210  

Но ветер дул не только над просторами христианского мира; он пронесся по всему свету, приминая русскую траву, взбивая серую пену на Босфоре, терзая шелковые стяги султана, задувая лампы в Вавилоне и Катае. В Перу он раскачивал канатные мосты, по которым день и ночь таскали золото испанского короля; засыпал пылью глаза ливийских львов, поднял снежную бурю над Кавказом. В Египте песок тек как вода, показались головы сфинксов и длинные тела упавших обелисков; храмовые лестницы, утерянные века назад, вели в подземелья; в святилище (где прятались в ужасе пастухи, преклонив колени) лампы все еще горели над алтарем, и глаза идола были открыты.

В Требоне около Праги, где и зародился этот ветер — сперва как маленький вихрь, кружащий пригоршню листвы, — он был все еще силен: гудел в башнях дворца Рожмберков, раскачивал верхушки парковых деревьев. В комнате, высоко во дворце, новые стеклянные окна дрожали в старых каменных проемах, бродячие сквозняки играли драпировками и дразнили пламя свечей. Джейн, жена Джона Ди, прижав к себе детей, Катерину и Майкла, пела им песню. Вей, ветер западный, вей, дождик, проливайся к нам.[583] На большом ковре, покрывшем весь пол, Роланд Ди играл кольцами из золота — чудесного, софийного; одно укатилось, и за ним, как за мышью, бросилась кошка.

Выше, в башенном покое, Джон Ди (по чьему велению поднялся ветер,[584] ибо не кто иной, как он, призвал неких князей воздуха посредством печати, которую создал в соответствии с полученными указаниями) сидел перед затуманенным кристаллом, установленным на рабочем столе. Он смотрел в глубь камня на то, чего никогда не видал прежде, — крошечную фигурку женщины, прячущейся в кристалле.

Он спросил: Первый ли это ветер, о коем ты говорила нам, — ветер, что сокрушит империи?

Она ответила, и он услышал ее, тоже впервые; голос словно принадлежал и ей, и ему, — она говорила, а он чувствовал, как дрожат его голосовые связки.

«Жаль, — сказала она. — Жаль бедную деву Мадими, коя делала все, о чем ее просили, и не более того. Nunc dimittis [585] , ибо я не могу остаться. О, как жаль».

Он понял, что обманут ею; он не вызвал ветер для собственных целей, но стал лишь орудием; и когда она уверяла, что ветер принадлежит ему, то была одна лесть; какой была ее цель, доктор Ди не знал, но ветр дышал, где хотел.

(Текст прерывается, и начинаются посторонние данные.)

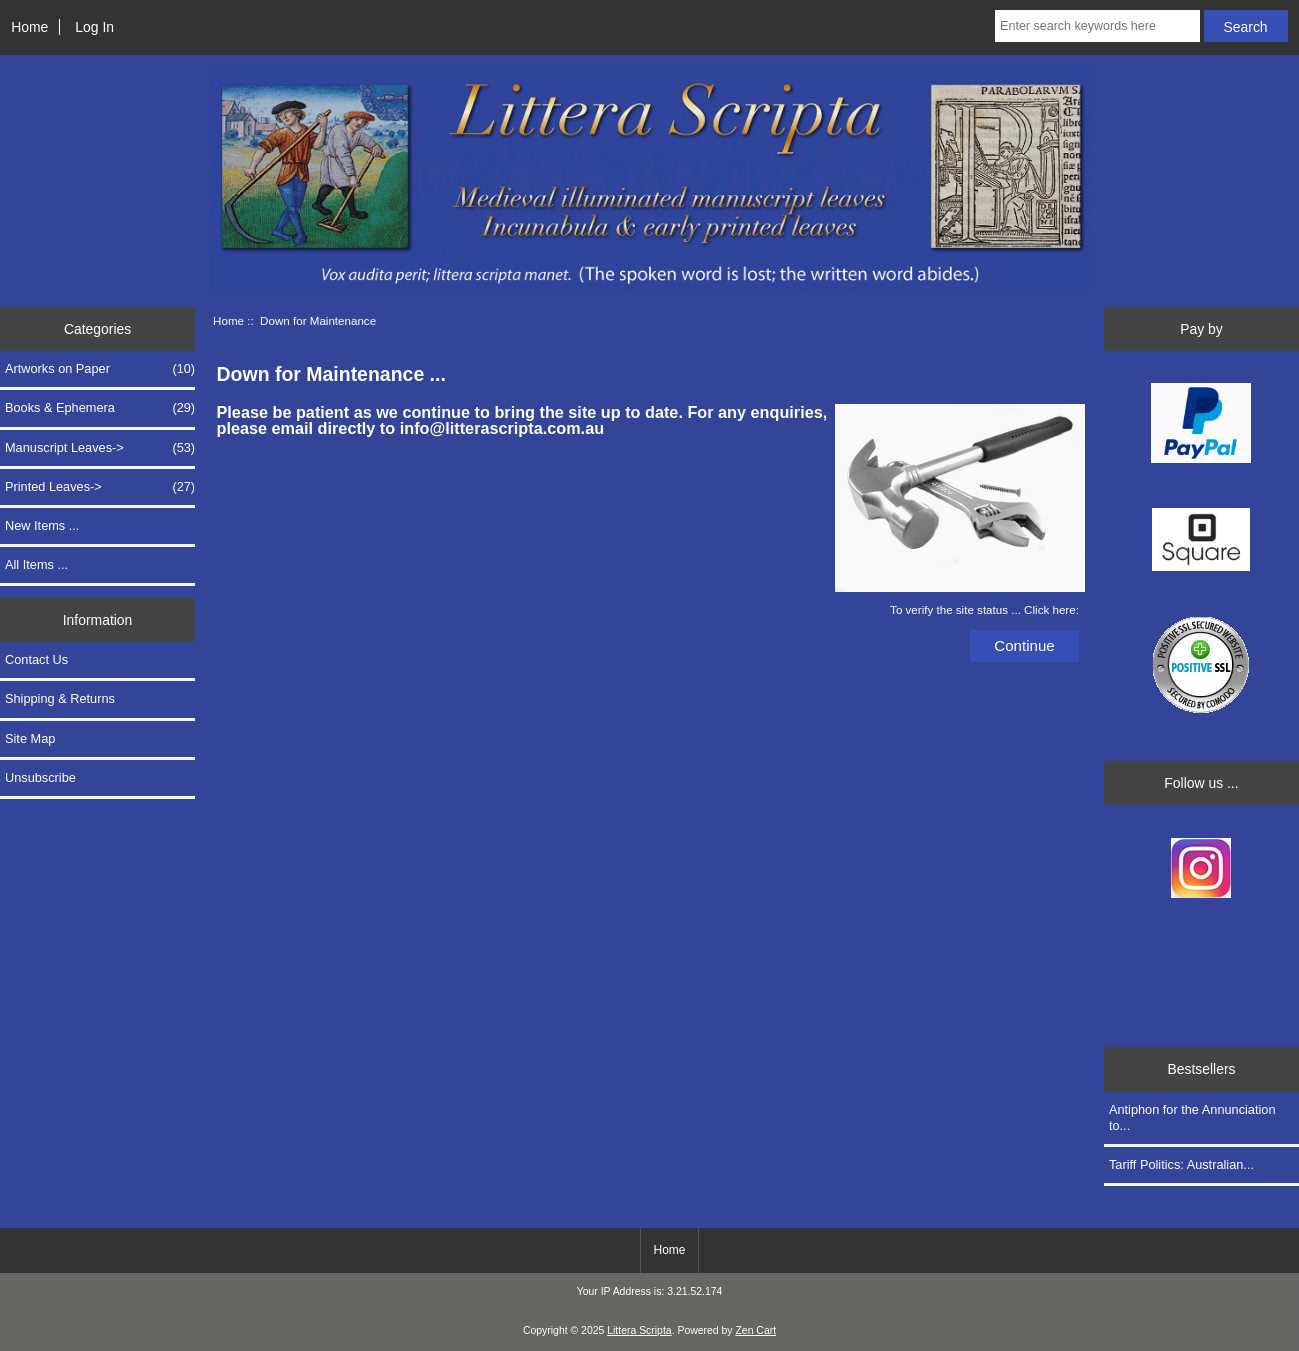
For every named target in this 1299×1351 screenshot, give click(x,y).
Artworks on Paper (100, 369)
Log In (94, 27)
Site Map (30, 738)
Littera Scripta (639, 1330)
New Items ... (42, 525)
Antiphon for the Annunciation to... (1192, 1117)
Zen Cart (755, 1330)
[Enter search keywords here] (1097, 26)
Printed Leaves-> (100, 487)
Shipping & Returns (60, 698)
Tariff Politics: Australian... (1181, 1164)
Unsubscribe (40, 777)
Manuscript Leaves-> (100, 448)
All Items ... (36, 564)
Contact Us (36, 659)
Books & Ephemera (100, 408)
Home (29, 27)
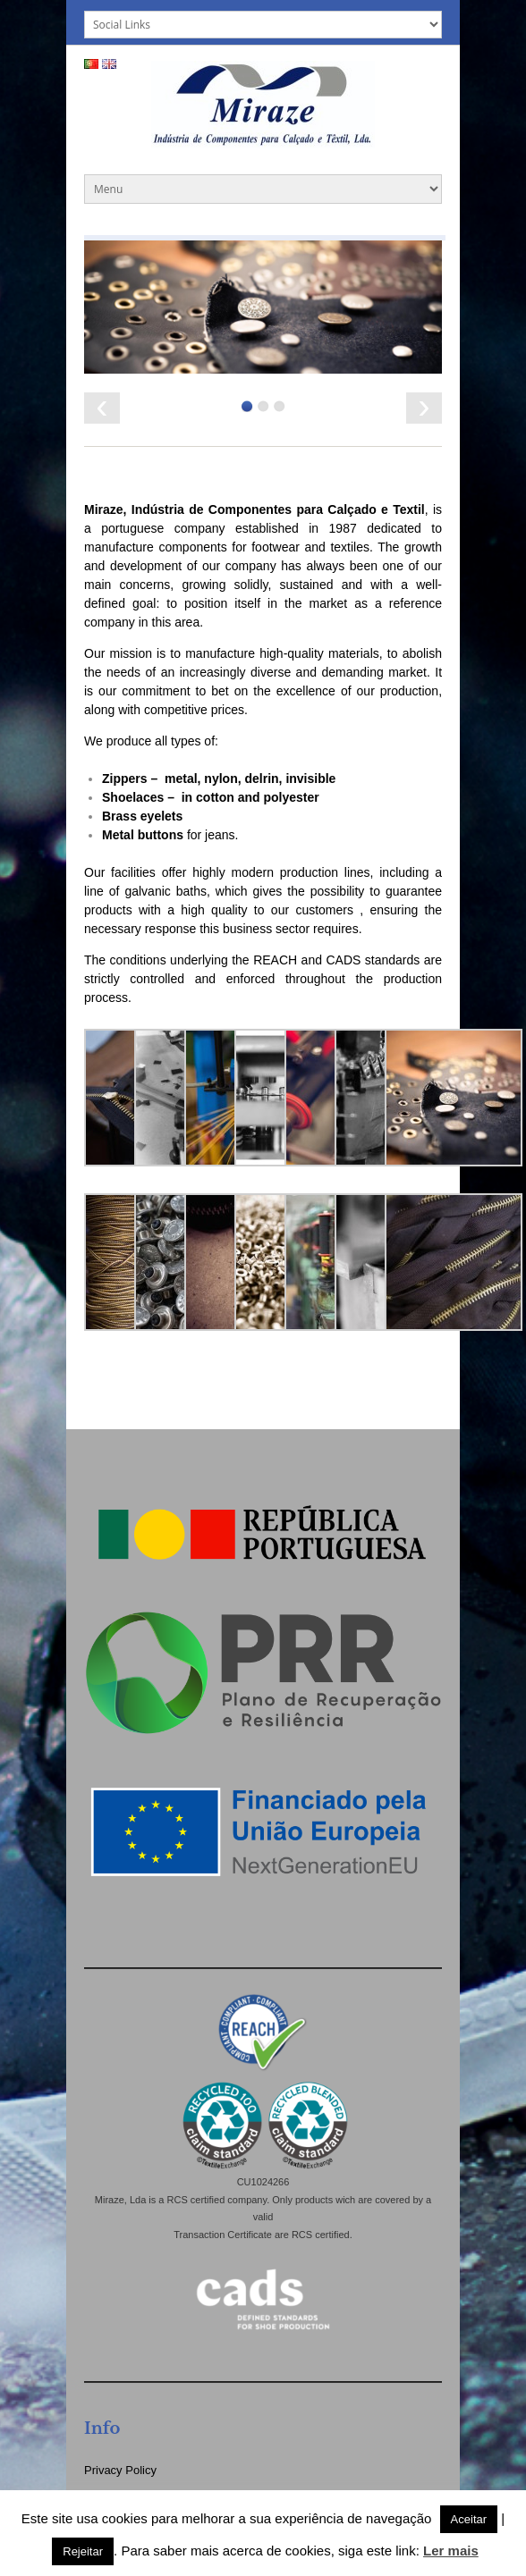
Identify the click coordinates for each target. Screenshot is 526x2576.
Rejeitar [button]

Был ли это первый ветер времени перехода, и если так, когда же поднимется второй, обратный?

«Христе Иисусе, да не умрут смертью вечною те, кто служил Тебе, и Тебя прославлял, и вкусил Хлеб Спасения Твои, напитавший их. Да не уйдут они в ночь небытия, да не сгинут они в ней».

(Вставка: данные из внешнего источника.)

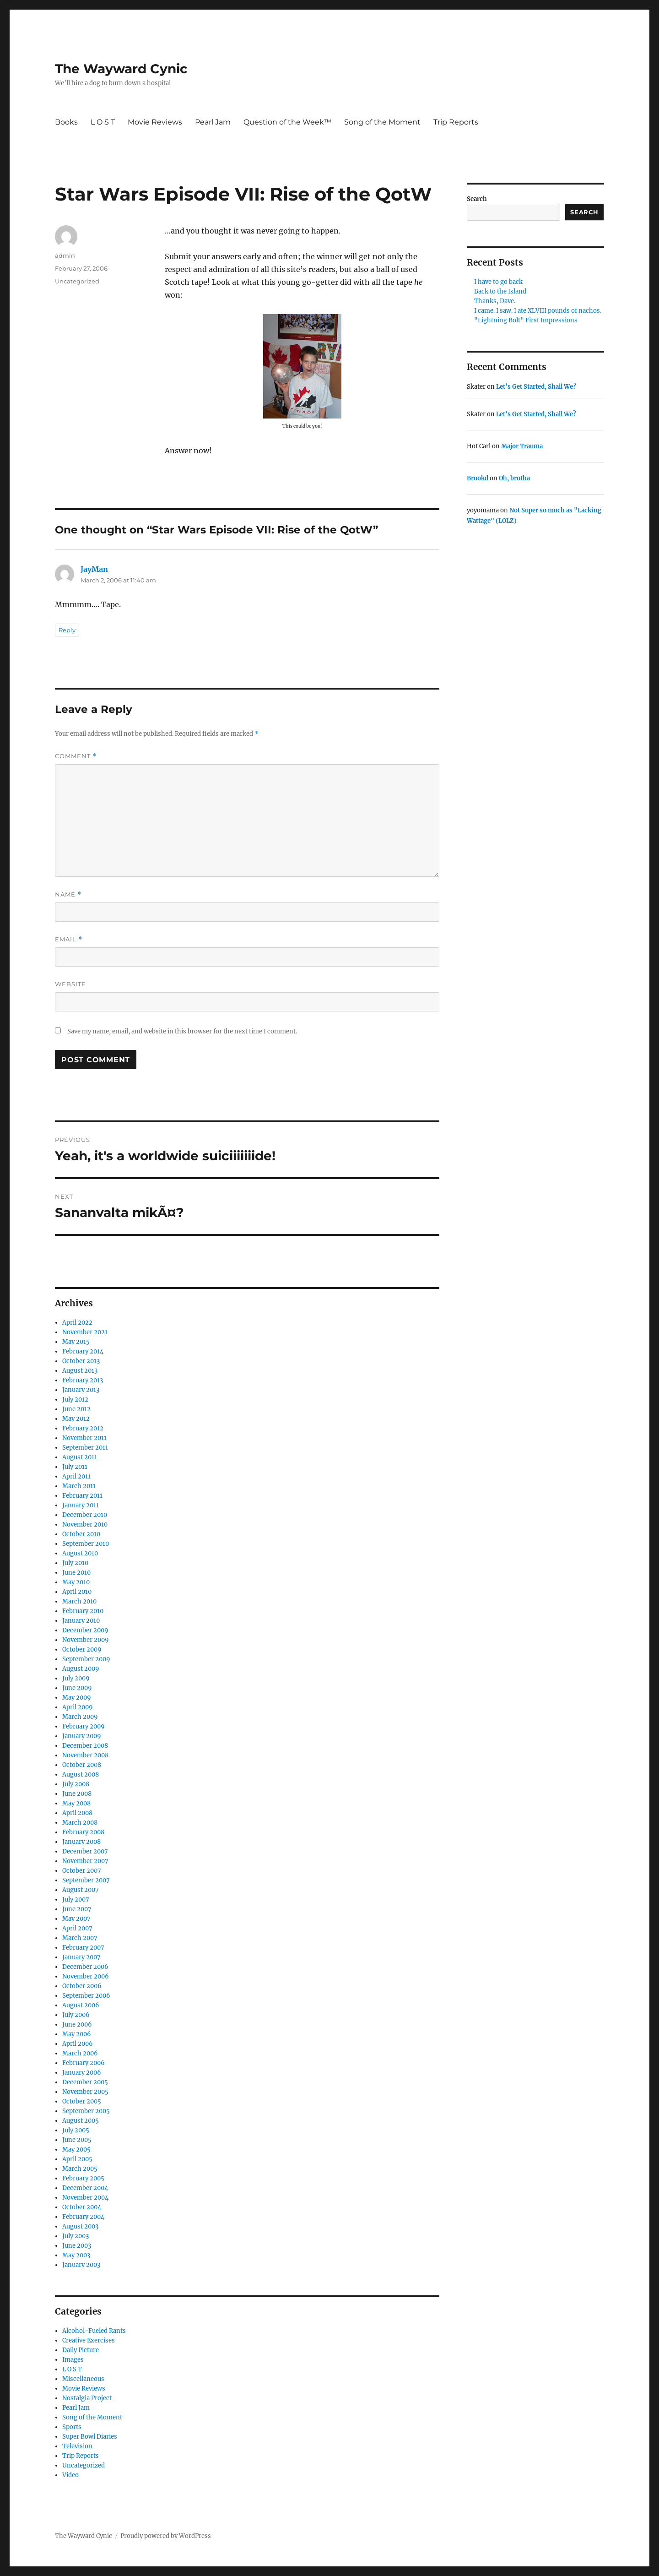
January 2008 (81, 1842)
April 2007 (77, 1928)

«Это первый ветер? — снова спросил Ди. — Первый? Ответь».

«Он уготовил место для тех, кто сошел с пути. Они будут брошены во тьму и там уснут. Христос позволит им спать, и вот — они сражены не будут».

Джон Ди обхватил рукой камень. Он не отпустит ее. Он проговорил:

«Отрекаюсь от тебя. Госпожа».

«Жаль, о, как жаль, — отозвалась она, широко распахнув глаза. — И жалость как младенец обнаженный».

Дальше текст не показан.